:: Material supplied ::
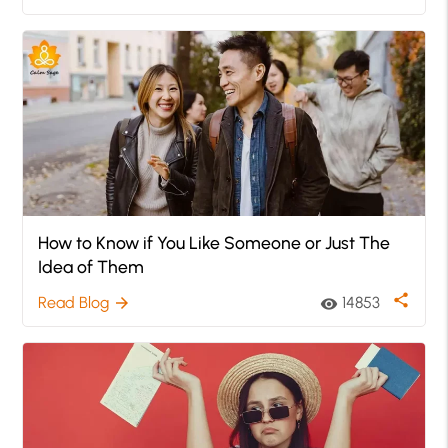
How to Know if You Like Someone or Just The
Idea of Them
share
Read Blog
14853
arrow_forward
visibility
:::
• What is being asked
Print every entry above again without changing a word, and omit the pictures.

• Answer to this exercise
How to Know if You Like Someone or Just The
Idea of Them
share
Read Blog
14853
arrow_forward
visibility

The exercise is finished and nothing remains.